Since C D E depend on A for the major part, the one inequality that can be wrong is B

I substituted a,b,c,d as 2,1,3,4 and 1,2,4,3 (as only A or B is true ).. plugged in the options.. got the right anser in 2 mins..

If (A) is true then (C) and (E) also true. If (A) is wrong, then (C) is also wrong. That means either (B) or (D) is wrong. For the value 2, 5, 3, and 1, (D) is true but (B) is wrong.

No plugging in is necessary.


(A) a < b
(C) a+c < b+c

These two statements are equal. Subtract c from both sides in (C). Since we must find one of the answer choices that does not belong, then we know that (A) and (C) must be true.

(E) a<b+c+d

This must be true because adding two positive integers to b, which is greater than a, will always be greater than a.

(D) a−b<d−c

Rearranging (E):

(E) \(a<b+c+d\)
\(a-b-d<c\)
\(c>a-b-d\)

Rearranging (D):
(D) \(a−b<d−c\)
\(a-b-d<-c\)
\(-c>a-b-d\)
\(c<-a+b+d\)

This does not mean that D and E are necessarily contradictory.

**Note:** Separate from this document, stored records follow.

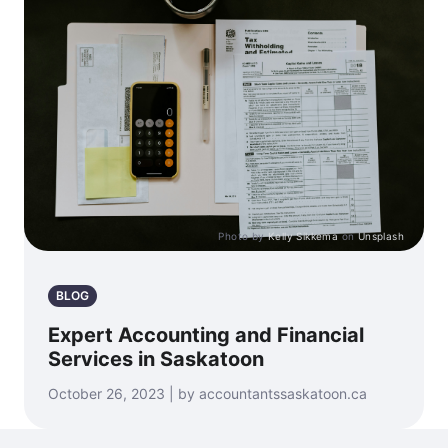
Photo by
Kelly Sikkema
on
Unsplash
BLOG
Expert Accounting and Financial
Services in Saskatoon
October 26, 2023 | by accountantssaskatoon.ca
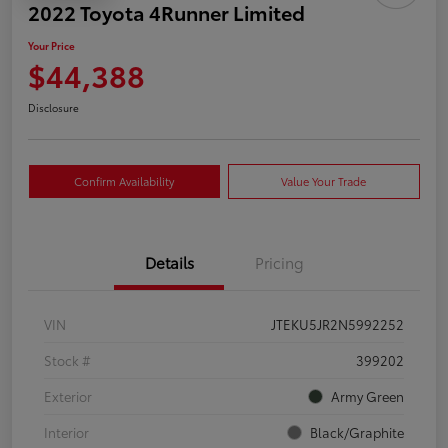
2022 Toyota 4Runner Limited
Your Price
$44,388
Disclosure
Confirm Availability
Value Your Trade
Details
Pricing
VIN
JTEKU5JR2N5992252
Stock #
399202
Exterior
Army Green
Interior
Black/Graphite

Just E: a-b-d<c; -c<-a+b+d (Must be true)
Just D: a-b-d<-c; c<-a+b+d

Combining D and E we get:
\(a-b-d<c<-a+b+d\\
a-b-d<-c<-a+b+d\)

Possible scenarios (think of it as numbers added/subtracted in order of smallest to biggest):
\(a-b-d<-c<c<-a+b+d\)
OR
\(-c<a-b-d<c<-a+b+d\)
OR
\(-c<a-b-d<-a+b+d<c\)

The values in question, c and d, are never contradictory. They're always positive on the right side and negative on the left side. For instance, you don't see a positive d value on the left with a negative d value on the right. All of the choices are consistent/possible. c can be larger than d, d can be larger than c; all we know for sure is that b is larger than a.

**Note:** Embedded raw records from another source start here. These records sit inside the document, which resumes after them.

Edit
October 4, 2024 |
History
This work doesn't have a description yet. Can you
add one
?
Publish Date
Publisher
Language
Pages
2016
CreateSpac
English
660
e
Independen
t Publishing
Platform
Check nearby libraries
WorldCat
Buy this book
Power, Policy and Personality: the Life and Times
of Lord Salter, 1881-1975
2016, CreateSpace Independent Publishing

Combining (E) and (B) we get:
Just E: \(a-b-d<c\); \(-c<-a+b+d\) (Must be true)
Just B: \(d>c\); \(-c>-d\)

Possible scenarios:
\(-c<a-b-d<-a+b+d<c<d\) (Not possible to have \(d> -a +b +d\))
OR
\(-d<-c<a-b-d<-a+b+d<c\) (Not possible to have \(-d< a -b -d\))
OR
\(-c<a-b-d<c<d<-a+b+d\)

(B) does not work with the inequality.

Hi, it could be a little more faster though

An algebrical approach:

first of all (A) a<b and (C) a+c<b+c are the same: both tell us that \(a<b\).
Since exactly one inequality is false, both A and C must be true. With \(a<b\) enstablished we can focus on

(B) c<d

(D) a+c<b+d

(E) a<b+c+d

E must be true since \(a<b\) also \(a<b+(+veNumber)+(+veNumber)\) is true as well.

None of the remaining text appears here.